For all the songs written by men about beautiful women, it’s actually somewhat rare that they’re described in a lot of physical detail within the song itself.

There may be references to their looks in general using the standard complimentary adjectives, but songs are relatively brief and need not waste their time describing girls as if the lyrics were personal ads set to a catchy melody.

There are exceptions of course, frequently when it comes to talking about a girl’s eyes it seems, but for the most part you couldn’t draw a clear picture of who is being described simply by the listening to the lyrics to a majority of songs, however in America in 1952 the assumption for most popular music is that the woman in question invariably will be Caucasian.

Though obviously rock ‘n’ roll based on its artist and audience demographic at the time would not necessarily follow suit, it’s still a welcome sight to finally have someone being sung about for whom there is no doubt as to who she’s representing.


I Close My Eyes And Dream
Though I realize this is a side issue in regards to musical analysis, it unfortunately still needs to be stated just how important representation is in popular culture.

For those in the majority who see no lack of similar complexions, hair styles and cultural identities everywhere they look, this topic tends to rankle them so much that they’ve turned the positive term “woke” into a vile epithet in a noxious attempt to turn back the clock to the good ol’ days of societally approved racial suppression.

But their opposition to such things ironically only validates the need to have positive reflections of people in the arts and media, otherwise why would they feel compelled to horde it for themselves?

A few years down the road Chuck Berry would have two songs where the primary characters were written as black, yet he changed them so as “not to offend white listeners”. On Brown Eyed Handsome Man you can easily read between the lines so to speak to understand he’s talking about a black man, but a few years later he re-wrote an original line that was first conceived as – “there lived a colored boy named Johnny B. Goode” to “country boy” instead and as a result the character’s true identity was not so easily discerned unless you thought he was simply talking about himself.

By then the music’s crossover into white America made such uncomfortable compromises a necessity when it came to commercial exposure, but the mere fact that such concessions were required shows just how backwards this country has always been when it comes to race.

In 1952 Roy Brown was not thinking about crossing over and probably saw few if any white faces in the audience staring back at him while he was on stage, but while it may be more symbolic than anything, that still doesn’t make him singing one of his most heartfelt laments about a Brown Angel any less important in the big scheme of things.

While her skin tone may be largely irrelevant to the story within, the idea that he’d spell it out for you just who he is referring to is, if nothing else, a reassuring sign that black pride wasn’t something to conceal.
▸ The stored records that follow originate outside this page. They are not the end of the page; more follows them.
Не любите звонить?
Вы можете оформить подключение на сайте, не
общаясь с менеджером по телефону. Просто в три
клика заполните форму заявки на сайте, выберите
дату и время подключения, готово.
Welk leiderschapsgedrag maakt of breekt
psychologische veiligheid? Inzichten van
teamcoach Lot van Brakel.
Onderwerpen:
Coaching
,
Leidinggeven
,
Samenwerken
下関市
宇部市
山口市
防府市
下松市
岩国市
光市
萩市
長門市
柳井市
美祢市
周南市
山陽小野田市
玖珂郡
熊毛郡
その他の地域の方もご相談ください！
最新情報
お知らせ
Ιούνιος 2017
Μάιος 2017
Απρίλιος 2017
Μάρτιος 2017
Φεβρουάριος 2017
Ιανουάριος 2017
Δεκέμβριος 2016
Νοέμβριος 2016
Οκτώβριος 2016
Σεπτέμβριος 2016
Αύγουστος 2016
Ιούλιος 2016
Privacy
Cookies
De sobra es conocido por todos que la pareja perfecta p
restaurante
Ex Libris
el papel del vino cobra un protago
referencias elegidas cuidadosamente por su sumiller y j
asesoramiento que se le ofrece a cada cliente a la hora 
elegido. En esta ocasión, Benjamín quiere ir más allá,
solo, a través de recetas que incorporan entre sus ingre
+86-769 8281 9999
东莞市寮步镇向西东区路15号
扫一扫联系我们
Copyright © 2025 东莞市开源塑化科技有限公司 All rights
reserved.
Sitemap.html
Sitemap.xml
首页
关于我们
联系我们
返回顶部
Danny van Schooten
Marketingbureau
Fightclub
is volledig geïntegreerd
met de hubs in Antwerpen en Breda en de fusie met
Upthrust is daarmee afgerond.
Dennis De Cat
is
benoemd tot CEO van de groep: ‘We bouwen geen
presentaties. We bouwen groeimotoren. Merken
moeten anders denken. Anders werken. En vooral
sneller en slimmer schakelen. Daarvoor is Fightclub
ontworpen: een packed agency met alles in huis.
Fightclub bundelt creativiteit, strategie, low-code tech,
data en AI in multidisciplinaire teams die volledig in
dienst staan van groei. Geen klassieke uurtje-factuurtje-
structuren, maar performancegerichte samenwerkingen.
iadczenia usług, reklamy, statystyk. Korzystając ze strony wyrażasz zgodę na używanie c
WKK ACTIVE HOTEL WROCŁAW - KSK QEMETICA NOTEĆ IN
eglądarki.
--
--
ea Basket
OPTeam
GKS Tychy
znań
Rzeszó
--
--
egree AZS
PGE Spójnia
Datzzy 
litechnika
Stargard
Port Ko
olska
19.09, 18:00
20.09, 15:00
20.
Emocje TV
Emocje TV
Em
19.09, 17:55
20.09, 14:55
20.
Although it may appear to some that it’s a relatively minor signpost on the road to progress, every step, no matter how small, eventually adds up to something more transformative.


Nothing In This World Can Take That Woman Off My Mind
All of that, however noble the idea, doesn’t mean as much if the song itself isn’t able to stand on its own – musically, lyrically and performatively. But Roy Brown brushes aside any move to dismiss the song thanks to a well-crafted narrative and a deeply emotive delivery that works on every level.

We singled out the horns for their weak intro and intermittent responses during the vocals on the top half of this single, I’ve Got The Last Laugh Now, but here, despite featuring the usual suspect tones of the trumpet even more prominently, the horns are not a detriment to this side at all, but rather a boon to it working as well as it does from start to finish.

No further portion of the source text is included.